Тогда же в Зальцбурге состоялся 8‑й Международный психоаналитический конгресс, от участия в котором Фрейд решил воздержаться, так как не чувствовал себя в достаточно хорошей форме, чтобы появиться перед сколько‑нибудь большой аудиторией. Анна тоже не смогла поехать на конгресс из‑за гриппа и провела эти дни рядом с отцом.

Отношения Фрейда с дочерью в этот период стали особенно близкими: после операции Анна окончательно решила, что останется с отцом до конца, и выбрала судьбу… Нет, не старой девы, а верховной жрицы в Храме Фрейда. Она стала для отца всем – сиделкой, секретарем, чрезвычайной и полномочной его представительницей на всех собраниях психоаналитиков, хранительницей его наследия и самой верной и одной из самых талантливых его учениц, развивавших идеи отца в ортодоксальном русле в области детской психологии.

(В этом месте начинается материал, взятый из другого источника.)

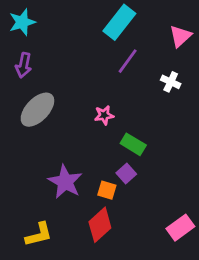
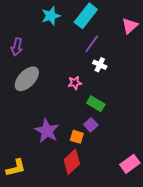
cyan star: (22, 22) -> (51, 16), moved
white cross: (171, 82) -> (100, 65), moved
yellow L-shape: (39, 235) -> (16, 168), moved

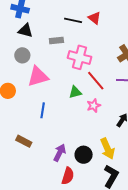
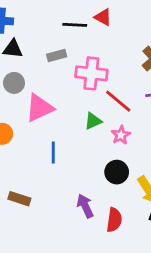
brown rectangle: (24, 141) -> (19, 199), moved
purple arrow: (60, 153) -> (85, 206), turned -42
black circle: (84, 155) -> (117, 172), moved
red semicircle: (68, 176) -> (114, 220), moved

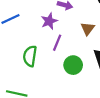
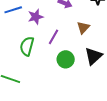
purple star: (49, 21) -> (36, 17), moved

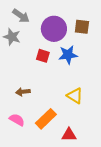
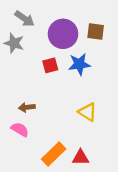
red square: (43, 56) -> (50, 65), turned -32
orange rectangle: (46, 119) -> (54, 154), moved
pink semicircle: (17, 120) -> (20, 130), moved

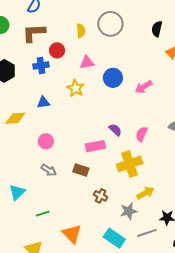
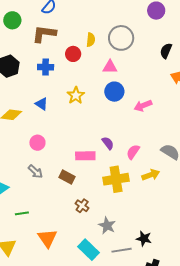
red circle: (57, 50) -> (73, 54), moved
pink triangle: (87, 62) -> (110, 67), moved
blue triangle: (43, 102) -> (42, 104), turned 32
yellow arrow: (145, 193) -> (151, 175), moved
gray star: (129, 211) -> (107, 226), turned 30

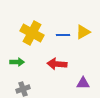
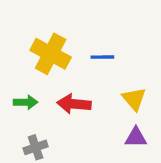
yellow triangle: (83, 32) -> (134, 99), moved, turned -42
red arrow: (57, 64) -> (74, 104), moved

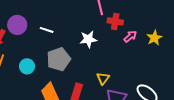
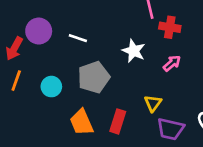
pink arrow: (130, 36) -> (172, 63), moved
white star: (88, 39) -> (134, 51), turned 30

Видимо, не случайно в 1924 году Фрейд повторно проводит психоанализ Анны – процедуру, которую, повторим, иначе чем духовным инцестом не назовешь. Анна делилась с отцом своими «неприличными» фантазиями, рассказывала, как в детстве мечтала, чтобы он ее побил, – хотя, вероятнее всего, сами эти фантазии родились на основе чтения трудов отца о детской эротике и садомазохистских устремлениях ребенка.

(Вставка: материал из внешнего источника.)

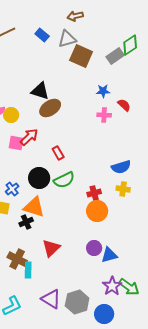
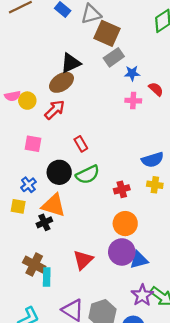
gray rectangle: (115, 56) -> (114, 57), moved
black triangle: (40, 91) -> (71, 63), moved, turned -42
brown ellipse: (50, 108) -> (61, 82), moved
red arrow: (29, 137) -> (55, 110), moved
pink square: (16, 143) -> (33, 144), moved
orange circle: (97, 211) -> (125, 224), moved
red triangle: (51, 248) -> (83, 260), moved
purple circle: (94, 248) -> (122, 252), size x1.5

Фрейд время от времени выражал обеспокоенность тем, что Анна «все еще дома», но, по сути дела, сам отвадил всех ее потенциальных женихов – сначала того же Эрнеста Джонса, потом смешного, неуклюжего, но талантливого молодого врача Ганса Лямпля; далее психоаналитика Зигфрида Бернфельда, затем внезапно увлекшегося Анной Макса Эйтингона и, наконец, ее кузена Эдварда Бёрнейса.

Каждый из этих мужчин был неординарной личностью, вполне способной завоевать такую тонкую, интеллектуальную девушку, какой была Анна, но в итоге она оставалась со всеми «хорошими друзьями». Возможно, дело было в том, что всё же ни один из них в ее глазах не мог сравниться с отцом. Само же поведение Фрейда объяснялось тем, что Анна из всех дочерей больше других напоминала ему Марту в те самые дни, когда он был пылко влюблен в жену, и рядом с дочерью он чувствовал, что время словно повернулось вспять, и это придавало ему силы.

А может, как бы невольно мешая Анне создать собственную семью, он бессознательно мстил младшей дочери за то, что она стала немалой помехой его сексуальной жизни с Мартой – самое ее зачатие было следствием нежелания Марты предохраняться или попробовать иные способы сексуальной близости, а после рождения Анны сексуальная жизнь супругов стала, по многим признакам, вообще скудной и нерегулярной.

В 1924 году Анне было около тридцати лет, и с учетом того, что она оставалась незамужней, ее выбор посвятить себя отцу уже не казался таким противоестественным. А сам Фрейд, между тем, стремительно приближался к своему семидесятилетию.

 

Глава четвертая

РАБОТА НАД ОШИБКАМИ

 

1925 год стал для Фрейда одновременно годом и потерь, и обретений.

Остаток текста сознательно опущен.